§ **BRIEF**: Say how many lines in the entries below have the word "brand" in them, giving only the number.

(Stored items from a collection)
*** Begin section ***

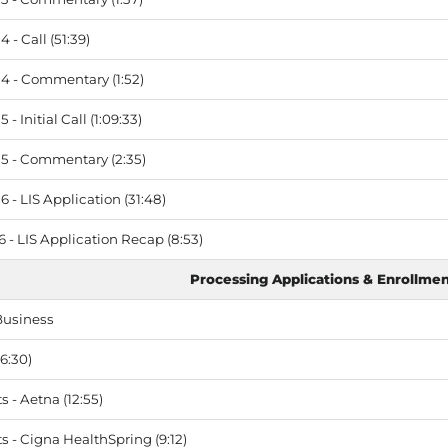
 - Call (51:39)
4 - Commentary (1:52)
- Initial Call (1:09:33)
5 - Commentary (2:35)
 - LIS Application (31:48)
 - LIS Application Recap (8:53)
Processing Applications & Enrollme
Business
6:30)
- Aetna (12:55)
- Cigna HealthSpring (9:12)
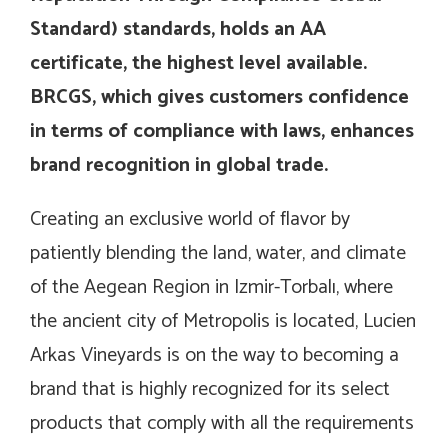
Standard
) standards, holds an AA
certificate, the highest level available.
BRCGS, which gives customers confidence
in terms of compliance with laws, enhances
brand recognition in global trade.
Creating an exclusive world of flavor by
patiently blending the land, water, and climate
of the Aegean Region in Izmir-Torbalı, where
the ancient city of Metropolis is located, Lucien
Arkas Vineyards is on the way to becoming a
brand that is highly recognized for its select
products that comply with all the requirements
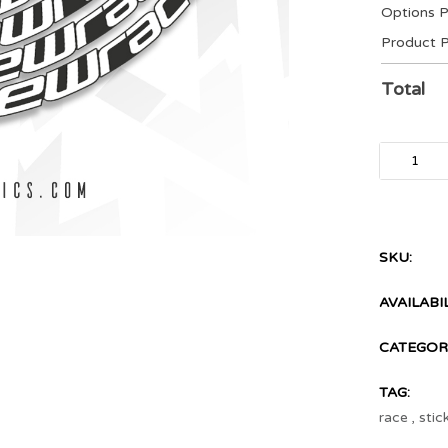
Options P
Product P
Total
SKU:
AVAILABIL
CATEGORI
TAG:
race
,
stic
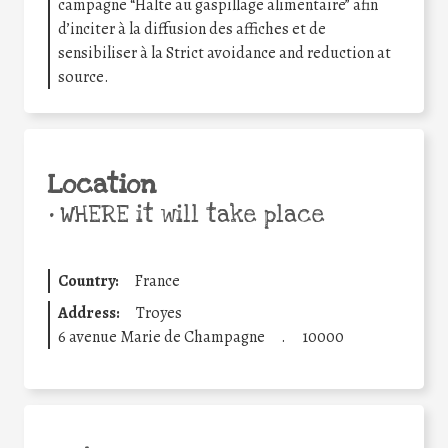
campagne “Halte au gaspillage alimentaire” afin
d’inciter à la diffusion des affiches et de
sensibiliser à la Strict avoidance and reduction at
source.
Location
•
WHERE it will take place
Country:
France
Address:
Troyes
6 avenue Marie de Champagne
.
10000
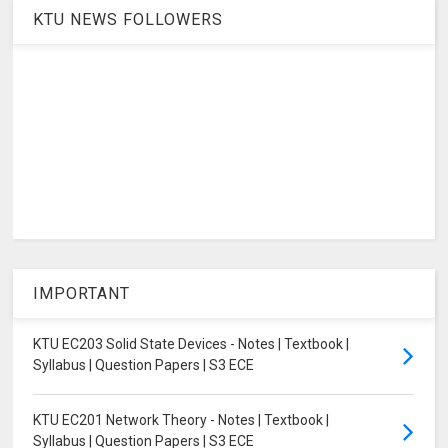
KTU NEWS FOLLOWERS
IMPORTANT
KTU EC203 Solid State Devices - Notes | Textbook |
Syllabus | Question Papers | S3 ECE
KTU EC201 Network Theory - Notes | Textbook |
Syllabus | Question Papers | S3 ECE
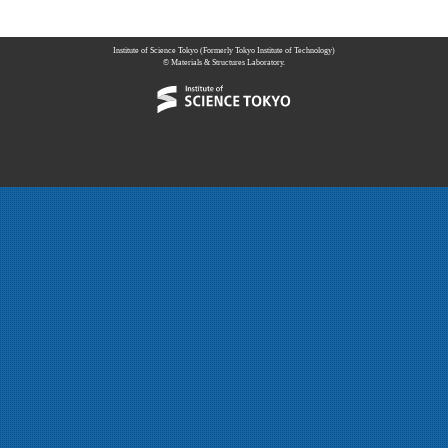
Institute of Science Tokyo (Formerly Tokyo Institute of Technology)
© Materials & Structures Laboratory.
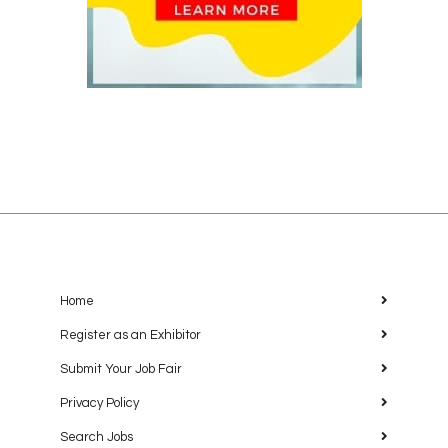
Home
Register as an Exhibitor
Submit Your Job Fair
Privacy Policy
Search Jobs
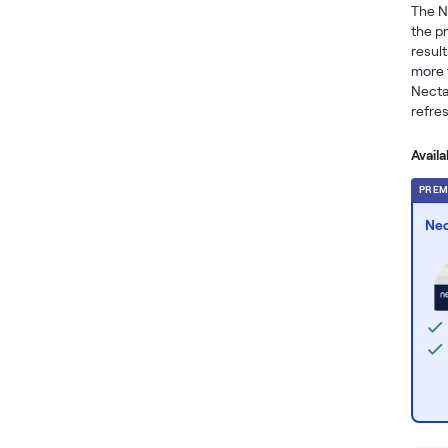
The N
the p
result
more t
Necta
refres
Avail
PREM
Nec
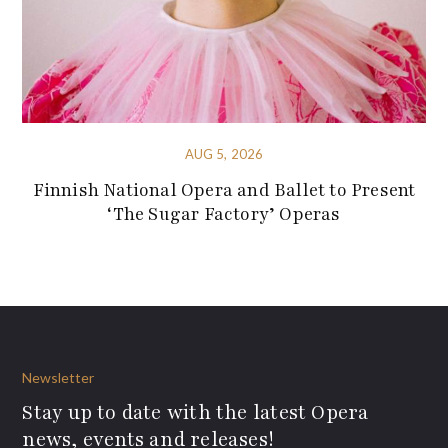
AUG 5, 2026
Finnish National Opera and Ballet to Present
‘The Sugar Factory’ Operas
Newsletter
Stay up to date with the latest Opera
news, events and releases!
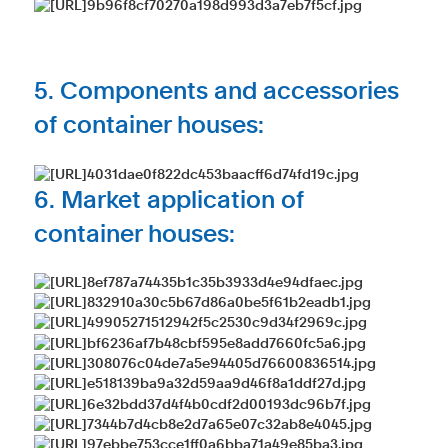
5. Components and accessories
of container houses:
6. Market application of
container houses:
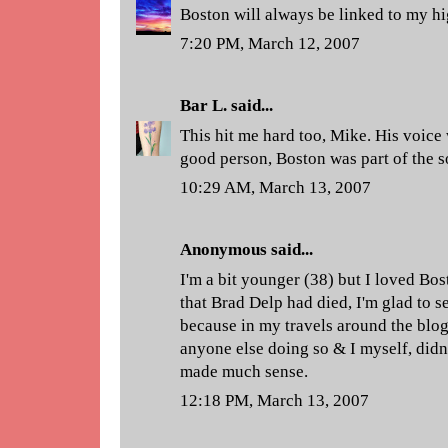
Boston will always be linked to my hig
7:20 PM, March 12, 2007
Bar L.
said...
This hit me hard too, Mike. His voice 
good person, Boston was part of the so
10:29 AM, March 13, 2007
Anonymous said...
I'm a bit younger (38) but I loved Bo
that Brad Delp had died, I'm glad to s
because in my travels around the blog
anyone else doing so & I myself, didn'
made much sense.
12:18 PM, March 13, 2007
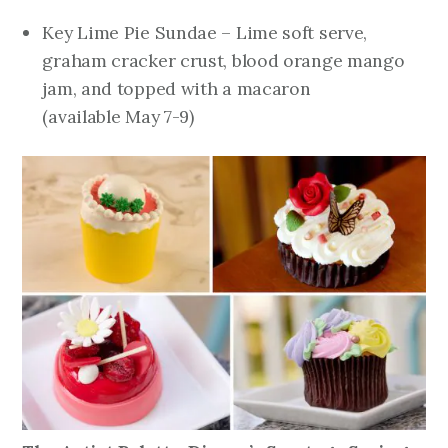
Key Lime Pie Sundae – Lime soft serve,
graham cracker crust, blood orange mango
jam, and topped with a macaron
(
available
May 7-9
)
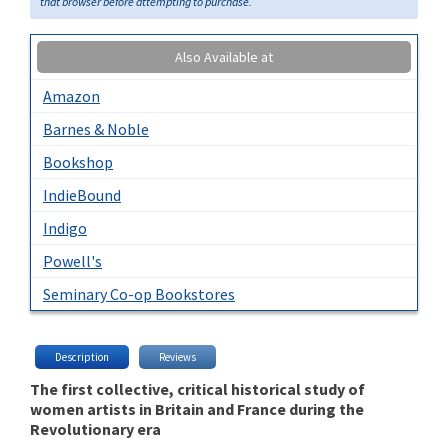
that browser before attempting to purchase.
Also Available at
Amazon
Barnes & Noble
Bookshop
IndieBound
Indigo
Powell's
Seminary Co-op Bookstores
Description
Reviews
The first collective, critical historical study of
women artists in Britain and France during the
Revolutionary era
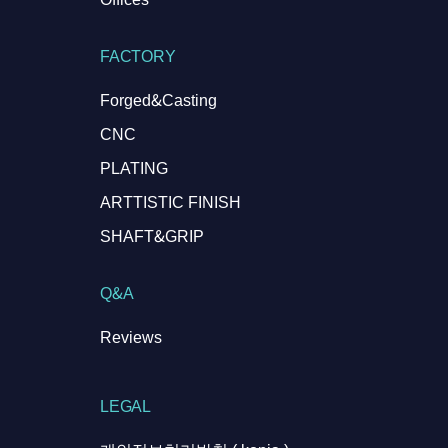
FACTORY
Forged&Casting
CNC
PLATING
ARTTISTIC FINISH
SHAFT&GRIP
Q&A
Reviews
LEGAL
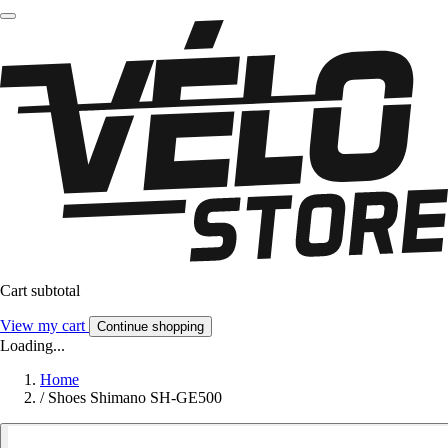
Cart subtotal
View my cart
Continue shopping
Loading...
Home
/
Shoes Shimano SH-GE500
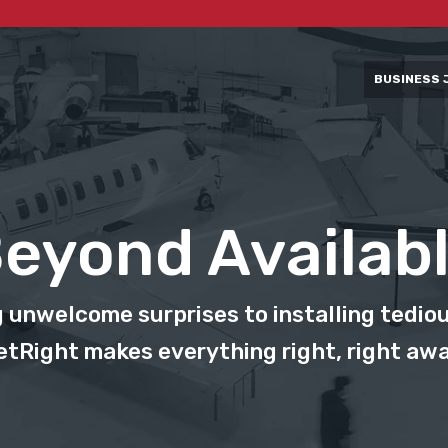
BUSINESS 
eyond Availab
g unwelcome surprises to installing tedio
etRight makes everything right, right awa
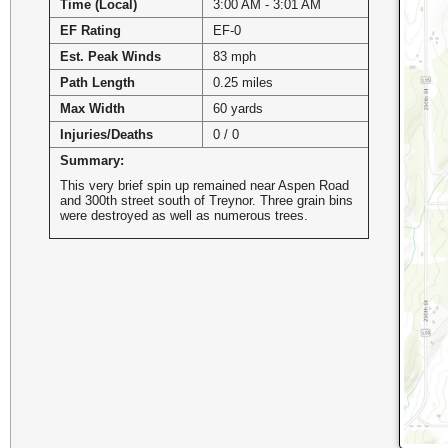
Time (Local)
3:00 AM - 3:01 AM
EF Rating
EF-0
Est. Peak Winds
83 mph
Path Length
0.25 miles
Max Width
60 yards
Injuries/Deaths
0 / 0
Summary:
This very brief spin up remained near Aspen Road
and 300th street south of Treynor. Three grain bins
were destroyed as well as numerous trees.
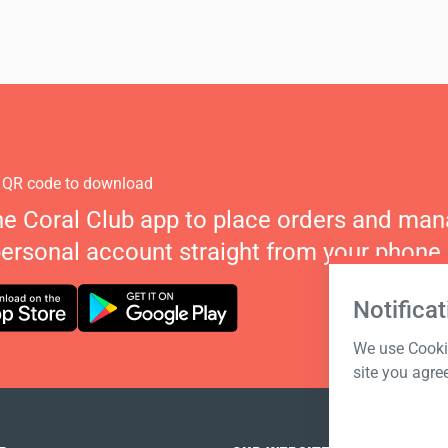
 QR code to download
he Coral Club app to place orders and ma
personal account straight from your phone.
Notificat
We use Cookie
site you agre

*** End section ***

§ **FINISHED TASK**: 2